Prefect 2.6 is slower than previous versions for deploying

I’m noticing that after upgrading to prefect 2.6 my deployments started getting slower, taking well over 60min to complete (usually finish in 3min).

It might be that I’m deploying things in a wrong way, so I’ll first describe my setup. I have a powerful machine running centos 7 and anaconda. I have a conda environment for prefect, running python 3.7.9, under prefect username. There is also an instance of minio for storage. Prefect Orion is run using systemd, with the following in the ExecStart: conda run -n ams-prefect prefect orion start --host --port 4200 --analytics-off --scheduler.

On my laptop, I have a repository with the code, where I heavily utilize Deployment.build_from_flow(..., apply=True,). I have a deployments/ file, where I essentially have this:


Then, to deploy, I just run python deployments from my command line. And this now started taking extensively long times :frowning: Am I doing something wrong? How can I debug this issue? I tried looking at the logs, but there aren’t any (at least sudo journalctl -u prefect-orion doesn’t show anything useful).

great writeup!

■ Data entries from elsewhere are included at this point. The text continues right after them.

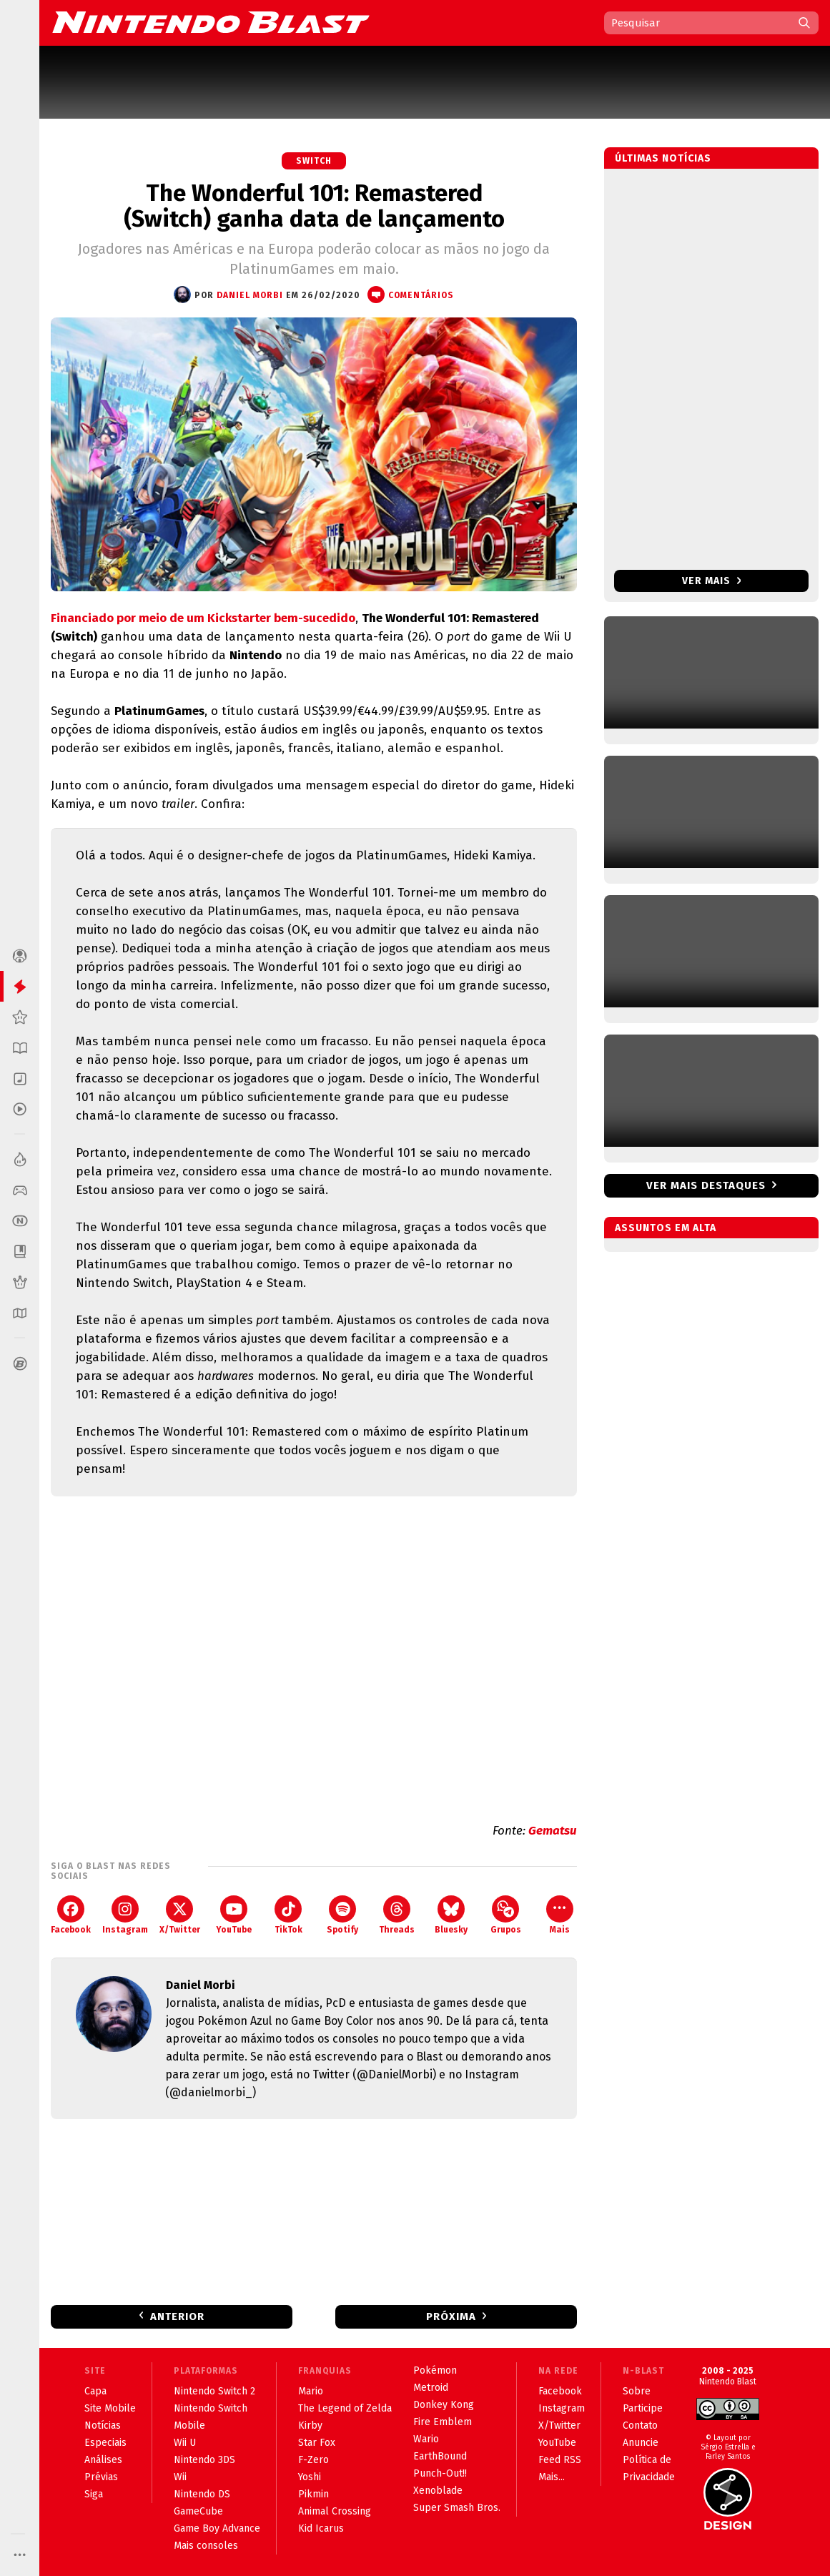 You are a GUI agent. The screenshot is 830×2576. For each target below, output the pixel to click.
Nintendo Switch (210, 2408)
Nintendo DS (202, 2494)
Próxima (451, 2316)
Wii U (185, 2443)
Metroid (430, 2388)
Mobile (189, 2425)
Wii (180, 2477)
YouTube (234, 1915)
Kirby (310, 2425)
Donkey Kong (443, 2405)
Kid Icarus (321, 2528)
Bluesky (451, 1915)
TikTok (288, 1915)
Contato (640, 2425)
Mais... (551, 2477)
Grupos (505, 1915)
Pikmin (313, 2494)
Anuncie (640, 2443)
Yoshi (309, 2477)
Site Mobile (110, 2408)
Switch (314, 161)
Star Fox (316, 2443)
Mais (559, 1915)
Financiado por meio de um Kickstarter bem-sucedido (203, 618)
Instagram (125, 1915)
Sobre (637, 2391)
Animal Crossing (334, 2511)
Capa (95, 2391)
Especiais (105, 2443)
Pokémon (435, 2370)
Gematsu (552, 1830)
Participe (643, 2408)
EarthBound (440, 2456)
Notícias (102, 2425)
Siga (93, 2494)
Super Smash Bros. (456, 2508)
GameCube (198, 2511)
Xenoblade (438, 2490)
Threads (397, 1915)
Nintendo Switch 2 (214, 2391)
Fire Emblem (442, 2422)
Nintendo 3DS (204, 2460)
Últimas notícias (663, 158)
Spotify (342, 1915)
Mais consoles (206, 2546)
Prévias (101, 2477)
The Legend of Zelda (345, 2408)
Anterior (177, 2316)
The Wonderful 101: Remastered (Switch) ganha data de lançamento (314, 206)
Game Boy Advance (217, 2528)
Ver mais (711, 581)
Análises (103, 2460)
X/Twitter (179, 1915)
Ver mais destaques (706, 1185)
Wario (426, 2439)
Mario (310, 2391)
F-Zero (313, 2460)
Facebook (71, 1915)
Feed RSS (559, 2460)
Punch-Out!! (440, 2473) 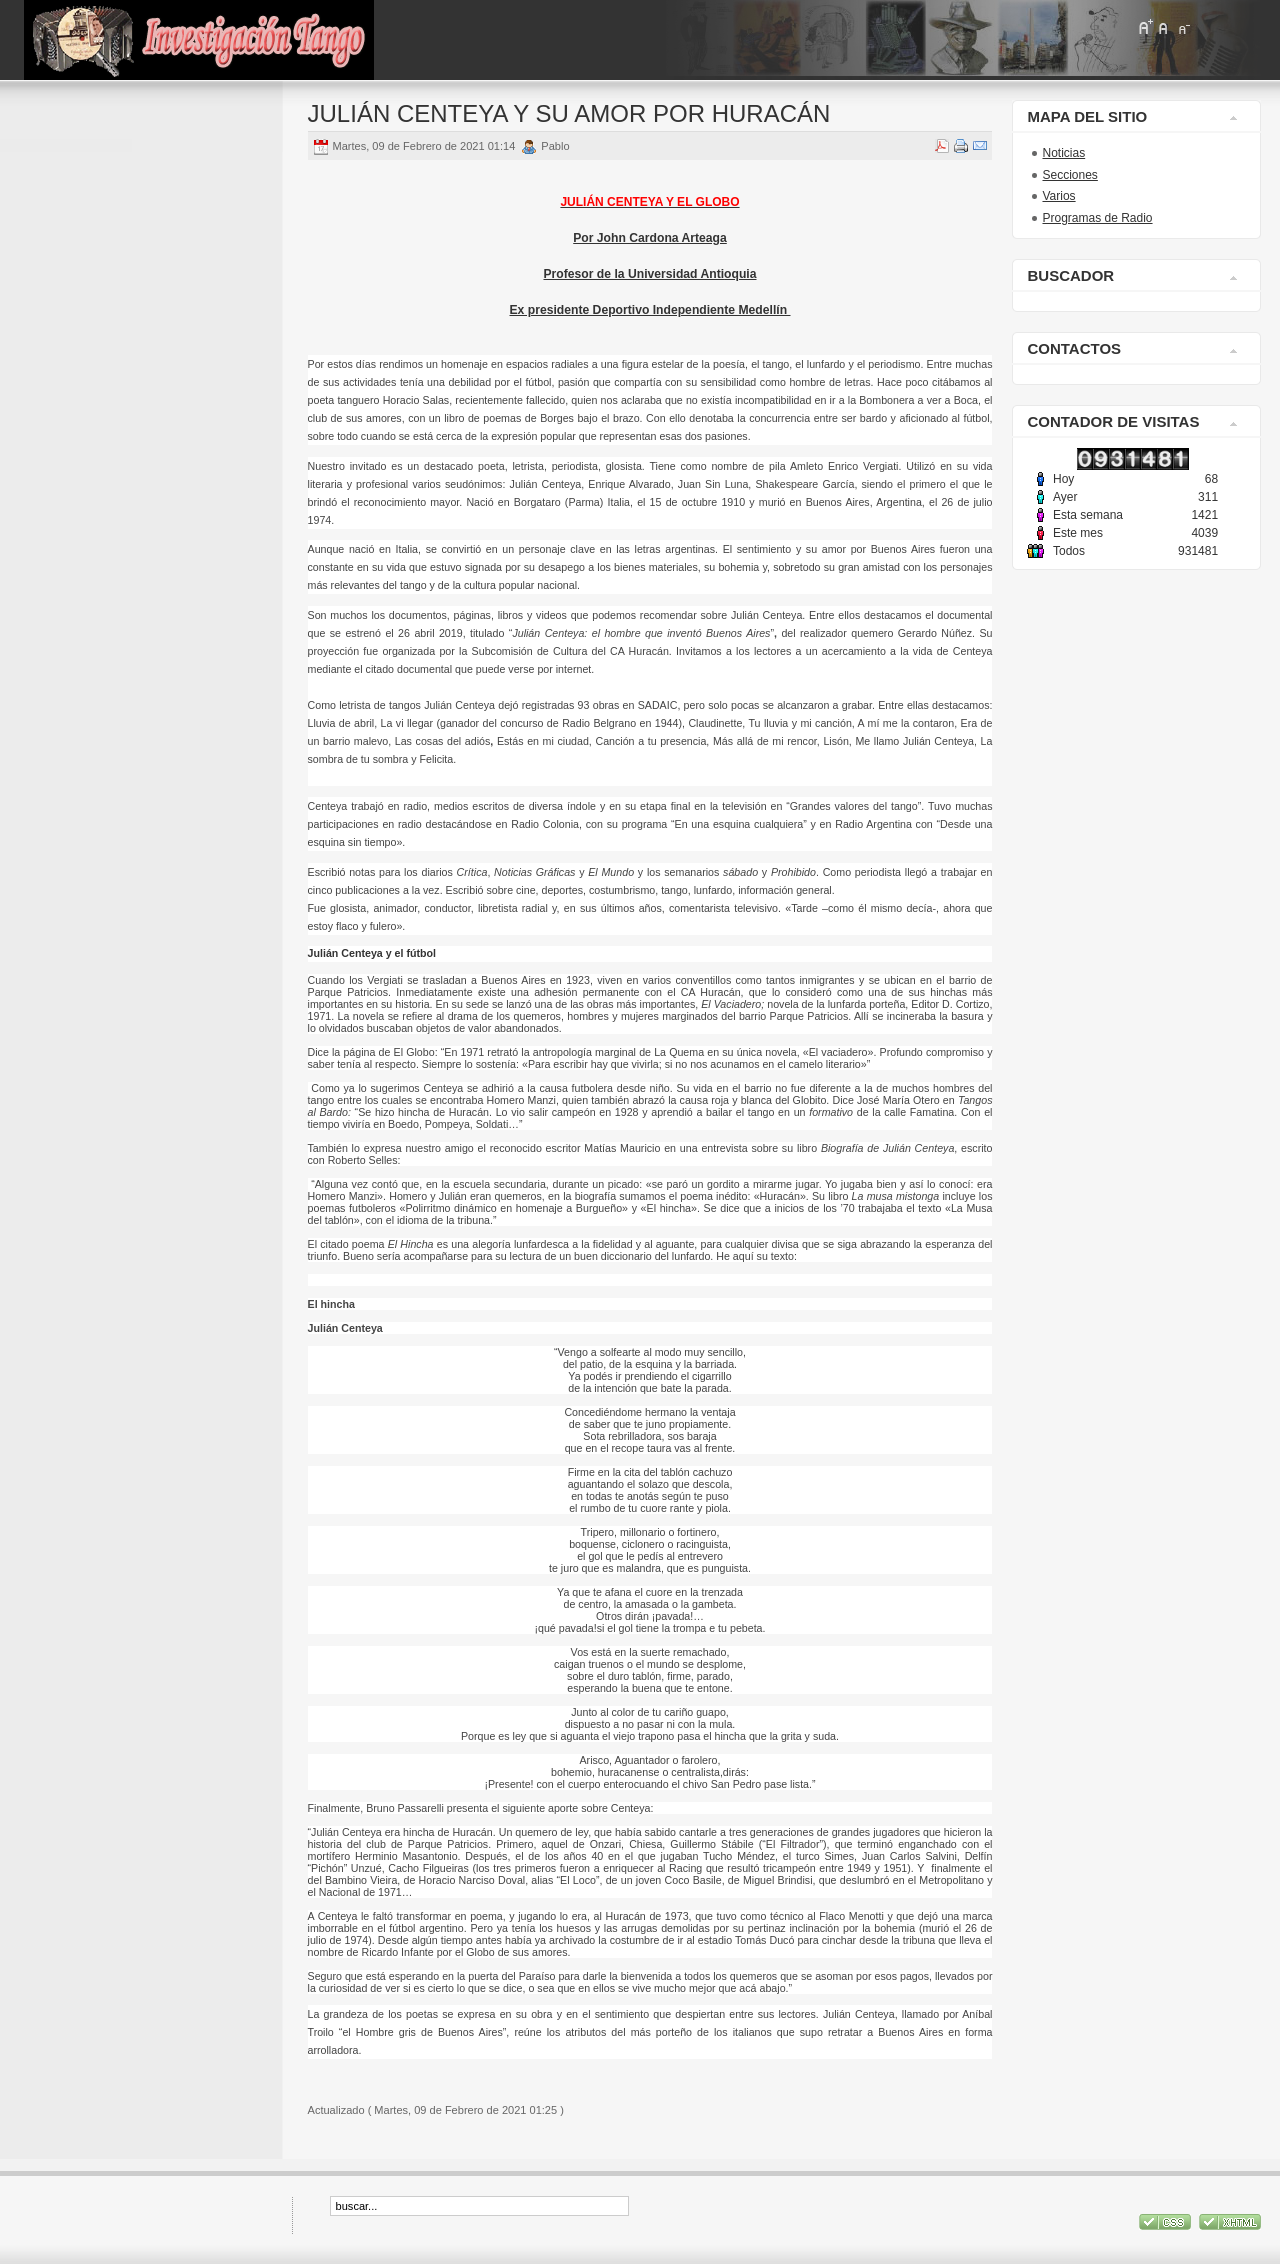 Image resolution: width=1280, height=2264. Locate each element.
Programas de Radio (1097, 218)
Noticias (1063, 153)
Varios (1058, 196)
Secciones (1069, 175) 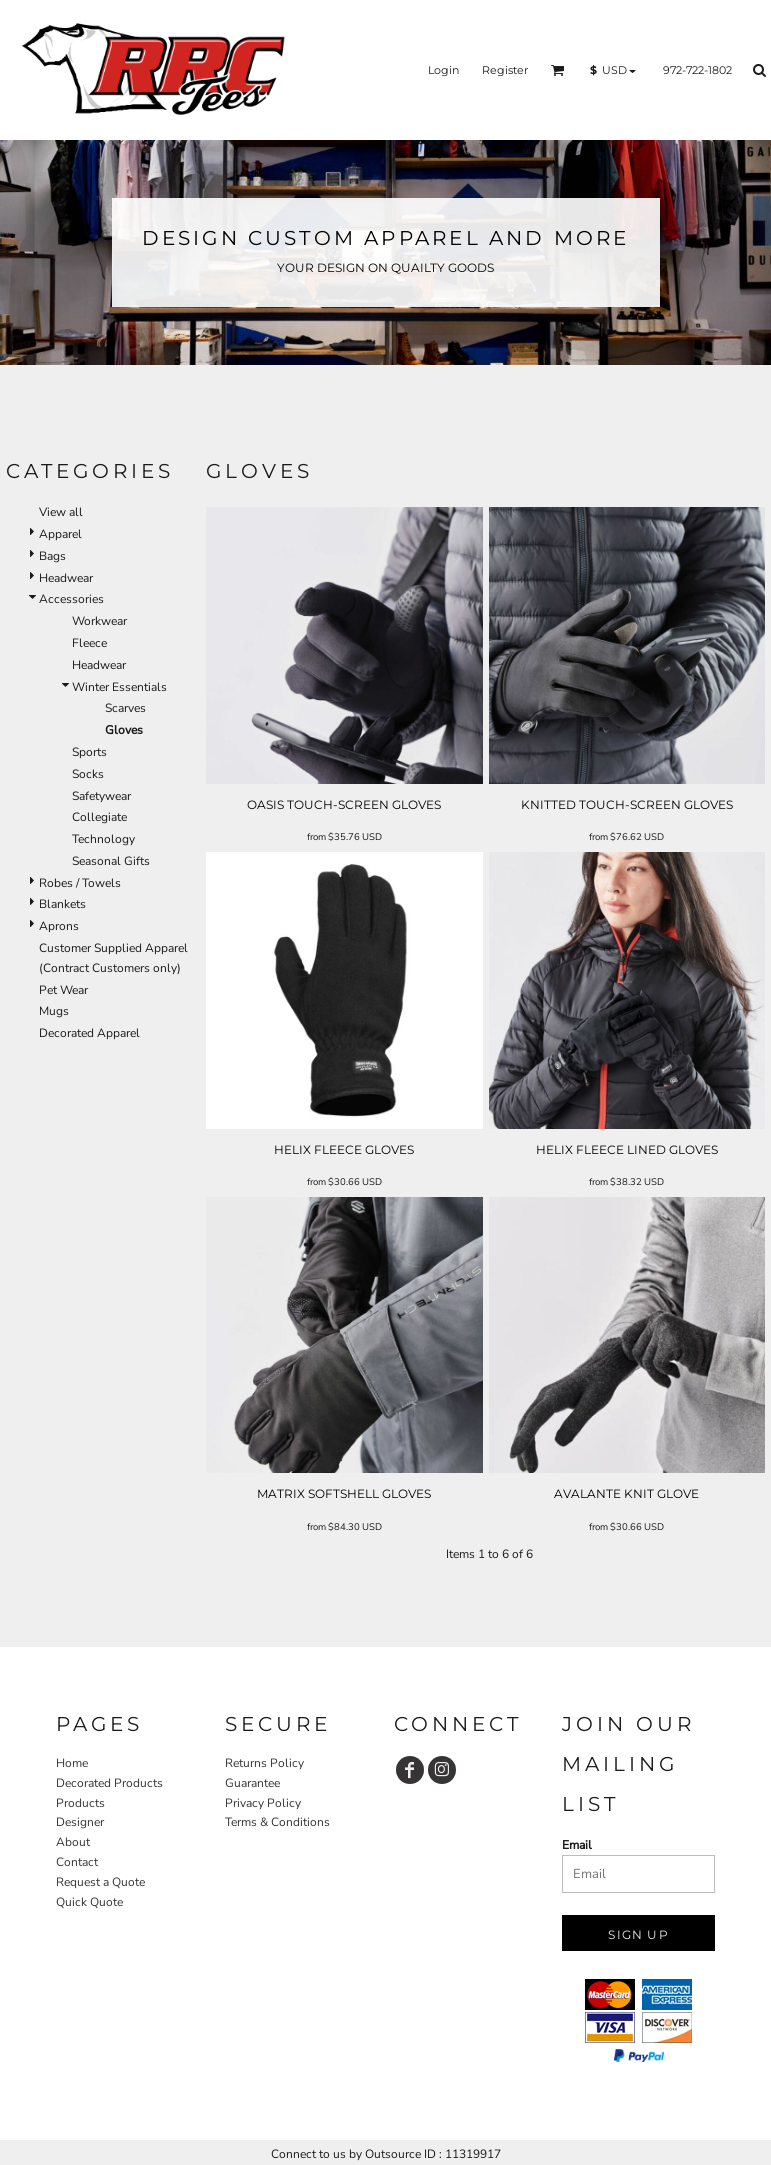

I believe the issue with the slow build might be because Prefect attempts to upload files to remote storage by default, can you try passing skip_upload=True?

I’ve checked Monitoring on minio and it seems that prefect is uploading the same version of files over and over again, for each Deployment.build_from_flow call. Since my agents are on a different machine, I need the remote storage (if I understand correctly how the system works?).

Setting skip_upload=True for all calls results in much faster full deployment (22s vs 90min). Setting skip_upload=True for all but one call results also in faster full deployment (29s).

that’s intentional - if you like a different behavior, check out this CI/CD example

Will take a look, thanks!

Now when I understand how code is stored, may I suggest an improvement: instead of storing everything and overwriting, it would be nice if prefect would compute a hash of the content it uploads. Then, instead of storing under bucket/project/... it stores the code under bucket/project/<hash>/.... If the hash already exists, no need to re-upload. The benefit of this approach is that jobs can link to the actual code that was executed.